Recently I decided just to test the behavior of changing the parameter PARALLELISM (1-40) using RMAN backups under different storage types in Amazon AWS and check the results.
Just a few things before start just to refresh some concepts regarding RMAN.
- Usually backup bottlenecks are not around CPUs. Generally speaking it’s the ability to write into disk or a backup device solution;
- A channel represents one stream of data to a device (disk or sbt);
- In Linux: server session corresponds to a server process;
- In Windows: server session corresponds to a thread;
- Backup or restore operation: from input device: reads / process data and from output device: writes data;
- Database Backup and Recovery User’s Guide: “The number of channels available for a device type when you run a command determines whether RMAN reads or writes in parallel. As a rule, the number of channels used in executing a command should match the number of devices accessed.“
That said let’s start. I did few RMAN backups using different PARALLELISM numbers. In this test I used 1, 2, 5, 10, 20, 30 and 40 of PARALLELISM. Than I’ve extracted these results in a chart and checked the behavior.
This is the setup that I used in Amazon AWS.
RH Enterprise 7.3 | Oracle 12.2 | Storage 1: GP2 flexible 150-3000 IOPS | Storage 2: IO1 20k IOPS | 8vCPU | 32 RAM
First chart: RMAN backups running under GP2 (150-3000 IOPS) storage type and using RMAN default BASIC compression.
After few executions we have these results:
- There is a huge gap time between P1 and P5;
- From P5 afterwards the gap time got established and diversifying in few seconds only;
- After P20 RMAN seems to start to “wasting” time allocating channels to execute the backup itself or the “ability to write into disk” is I would say got exhausted. We can see this because in P30 backup time start to increase. During these tests I followed up the CPUs and they are quite enough.
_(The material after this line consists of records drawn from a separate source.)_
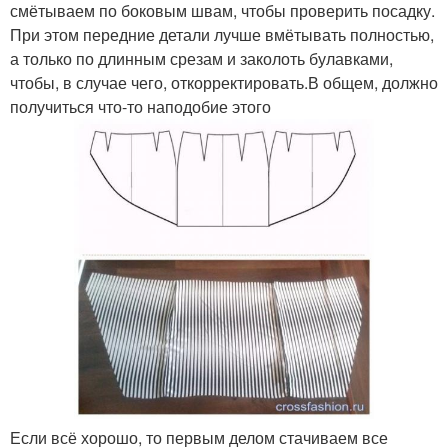
смётываем по боковым швам, чтобы проверить посадку.
При этом передние детали лучше вмётывать полностью,
а только по длинным срезам и заколоть булавками,
чтобы, в случае чего, откорректировать.В общем, должно
получиться что-то наподобие этого
Если всё хорошо, то первым делом стачиваем все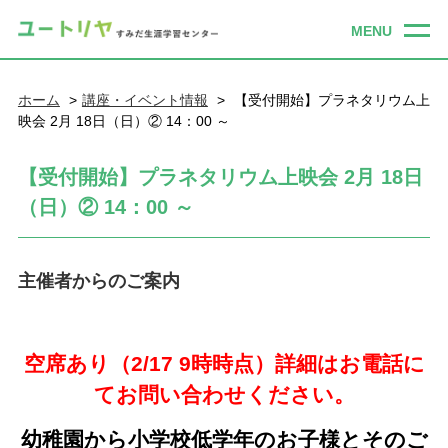
ホーム
講座・イベント情報
【受付開始】プラネタリウム上
映会 2月 18日（日）② 14：00 ～
【受付開始】プラネタリウム上映会 2月 18日
（日）② 14：00 ～
主催者からのご案内
空席あり（2/17 9時時点）詳細はお電話に
てお問い合わせください。
幼稚園から小学校低学年のお子様とそのご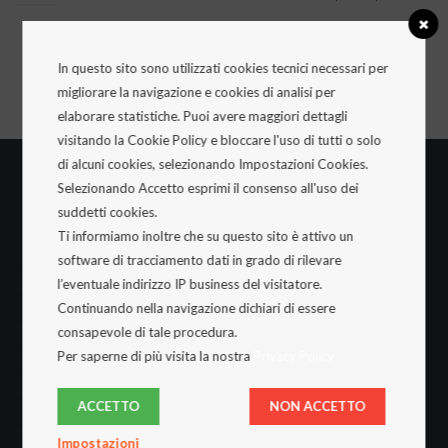
leggi tutto
In questo sito sono utilizzati cookies tecnici necessari per
migliorare la navigazione e cookies di analisi per
elaborare statistiche. Puoi avere maggiori dettagli
visitando la Cookie Policy e bloccare l'uso di tutti o solo
di alcuni cookies, selezionando Impostazioni Cookies.
Selezionando Accetto esprimi il consenso all'uso dei
suddetti cookies.
Azienda
Ti informiamo inoltre che su questo sito è attivo un
software di tracciamento dati in grado di rilevare
Chi Siamo
l’eventuale indirizzo IP business del visitatore.
Gruppo HDQ
Continuando nella navigazione dichiari di essere
Codice Etico
consapevole di tale procedura.
Servizio Conto Terzi
Per saperne di più visita la nostra
Privacy Policy
Officina Meccanica Interna
Certificazioni
ACCETTO
NON ACCETTO
Lavora con noi
Impostazioni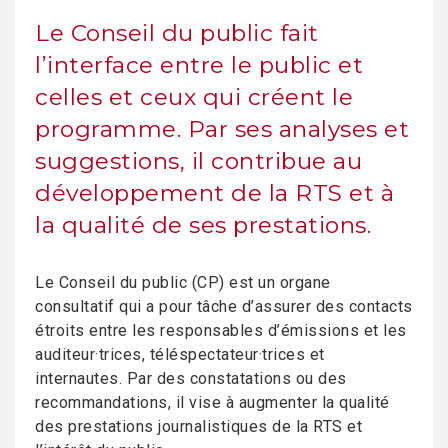
Le Conseil du public fait
l’interface entre le public et
celles et ceux qui créent le
programme. Par ses analyses et
suggestions, il contribue au
développement de la RTS et à
la qualité de ses prestations.
Le Conseil du public (CP) est un organe
consultatif qui a pour tâche d’assurer des contacts
étroits entre les responsables d’émissions et les
auditeur·trices, téléspectateur·trices et
internautes. Par des constatations ou des
recommandations, il vise à augmenter la qualité
des prestations journalistiques de la RTS et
- The limit benefit for PARALLELISM in this case ends in P20 but depend of your strategy maybe P5 might be a better option because the RMAN backup delay few seconds more but will allocate only P5 instead of P20. Of course this is a test scenario backing 20GB of data only. So for TBytes, PBytes database it will be a completed different scenario and I don’t have enough money to allocate this amount of storage and neither time to populate this amount of data so I hope that you understand this J.
Second chart: RMAN backups running under IO1 (20k IOPS) storage type and using RMAN default BASIC compression.
After few executions we have these results:
- There is a huge gap time between P1 and P5 (similar behavior as chart one);
- From P5 afterwards the gap time got established and diversifying in few seconds only (similar behavior as chart one);
- Instead of P20 the “limit benefit” was pushed it back to P10. Maybe a slight difference because the use of IO1 storage type;
- The P5 might be the better cost vs benefits to setup the RMAN parallelism for this environment.
This was my basic test regarding the RMAN PARALLELISM in Amazon AWS. If it is possible to you test things in your environment before going to production just do it. You might have a better understanding of your RMAN environment to choose the suitable degree of parallelism.
Hope it helps.
Regards,
Leonardo Bissoli.